**What is being asked**
Within the lines below, find those that hold the string "FIFA" and copy each one.

Page-level text extractions

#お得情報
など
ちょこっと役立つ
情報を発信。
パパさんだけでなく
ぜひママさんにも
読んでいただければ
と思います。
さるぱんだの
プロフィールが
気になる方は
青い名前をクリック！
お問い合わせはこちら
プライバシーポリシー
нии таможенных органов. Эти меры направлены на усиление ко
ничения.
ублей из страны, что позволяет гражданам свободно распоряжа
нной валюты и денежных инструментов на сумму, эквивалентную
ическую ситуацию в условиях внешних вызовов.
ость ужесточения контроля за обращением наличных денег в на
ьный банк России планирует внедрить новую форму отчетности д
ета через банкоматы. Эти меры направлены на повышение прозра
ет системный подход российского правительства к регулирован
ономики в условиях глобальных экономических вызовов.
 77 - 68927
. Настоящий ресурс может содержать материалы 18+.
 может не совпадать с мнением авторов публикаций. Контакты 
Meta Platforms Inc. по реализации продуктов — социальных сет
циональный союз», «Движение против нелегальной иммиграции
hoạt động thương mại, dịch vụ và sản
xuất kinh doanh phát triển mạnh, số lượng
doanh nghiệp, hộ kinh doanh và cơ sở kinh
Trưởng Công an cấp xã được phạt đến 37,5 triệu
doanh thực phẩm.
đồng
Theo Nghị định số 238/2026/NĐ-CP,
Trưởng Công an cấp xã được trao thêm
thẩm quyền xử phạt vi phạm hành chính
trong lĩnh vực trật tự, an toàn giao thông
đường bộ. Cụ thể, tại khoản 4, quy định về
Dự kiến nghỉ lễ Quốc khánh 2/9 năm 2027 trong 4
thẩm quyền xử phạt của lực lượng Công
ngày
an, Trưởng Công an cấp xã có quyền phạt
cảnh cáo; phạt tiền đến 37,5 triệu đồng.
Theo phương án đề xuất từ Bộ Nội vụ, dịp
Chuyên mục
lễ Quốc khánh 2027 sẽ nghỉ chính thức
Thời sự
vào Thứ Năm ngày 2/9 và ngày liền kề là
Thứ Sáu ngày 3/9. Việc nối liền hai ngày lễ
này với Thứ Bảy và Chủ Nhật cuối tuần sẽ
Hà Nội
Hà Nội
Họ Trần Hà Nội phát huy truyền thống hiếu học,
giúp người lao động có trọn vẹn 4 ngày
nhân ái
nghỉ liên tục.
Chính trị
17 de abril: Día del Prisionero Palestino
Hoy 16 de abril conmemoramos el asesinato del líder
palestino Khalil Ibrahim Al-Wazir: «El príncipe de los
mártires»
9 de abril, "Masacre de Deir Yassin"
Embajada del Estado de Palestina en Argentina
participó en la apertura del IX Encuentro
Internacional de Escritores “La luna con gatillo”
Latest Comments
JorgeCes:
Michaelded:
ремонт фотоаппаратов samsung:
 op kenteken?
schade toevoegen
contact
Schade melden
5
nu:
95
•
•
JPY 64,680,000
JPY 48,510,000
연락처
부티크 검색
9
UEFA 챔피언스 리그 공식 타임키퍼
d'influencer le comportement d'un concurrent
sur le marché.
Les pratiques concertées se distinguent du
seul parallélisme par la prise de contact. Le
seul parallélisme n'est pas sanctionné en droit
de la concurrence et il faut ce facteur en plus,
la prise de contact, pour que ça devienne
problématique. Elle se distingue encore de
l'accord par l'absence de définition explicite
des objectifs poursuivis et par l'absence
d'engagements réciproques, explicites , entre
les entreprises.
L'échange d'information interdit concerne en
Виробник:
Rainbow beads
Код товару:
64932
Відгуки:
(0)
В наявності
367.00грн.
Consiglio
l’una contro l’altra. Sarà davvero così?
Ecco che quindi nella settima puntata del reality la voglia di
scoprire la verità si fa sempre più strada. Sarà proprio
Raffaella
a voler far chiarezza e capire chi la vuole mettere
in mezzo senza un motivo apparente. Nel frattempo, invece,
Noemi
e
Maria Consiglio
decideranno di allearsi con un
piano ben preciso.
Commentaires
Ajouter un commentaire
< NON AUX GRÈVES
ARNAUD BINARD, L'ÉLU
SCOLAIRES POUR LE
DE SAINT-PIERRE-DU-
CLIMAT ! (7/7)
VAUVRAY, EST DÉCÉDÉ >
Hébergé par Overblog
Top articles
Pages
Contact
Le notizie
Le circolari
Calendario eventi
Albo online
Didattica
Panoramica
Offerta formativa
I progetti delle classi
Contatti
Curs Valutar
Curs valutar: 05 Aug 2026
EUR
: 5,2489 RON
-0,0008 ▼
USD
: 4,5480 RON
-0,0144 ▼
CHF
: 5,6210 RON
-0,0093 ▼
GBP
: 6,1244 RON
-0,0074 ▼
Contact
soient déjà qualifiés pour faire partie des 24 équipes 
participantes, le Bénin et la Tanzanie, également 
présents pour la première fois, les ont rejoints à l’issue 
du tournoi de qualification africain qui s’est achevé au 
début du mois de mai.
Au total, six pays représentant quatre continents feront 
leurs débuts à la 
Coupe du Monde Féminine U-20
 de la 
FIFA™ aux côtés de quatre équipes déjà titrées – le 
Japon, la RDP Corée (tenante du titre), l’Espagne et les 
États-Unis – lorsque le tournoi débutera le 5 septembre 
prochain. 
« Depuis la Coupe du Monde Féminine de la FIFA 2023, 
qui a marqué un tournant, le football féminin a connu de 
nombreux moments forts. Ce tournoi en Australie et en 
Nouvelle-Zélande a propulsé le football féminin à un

**Exercise result**
FIFA™ aux côtés de quatre équipes déjà titrées – le 
« Depuis la Coupe du Monde Féminine de la FIFA 2023, 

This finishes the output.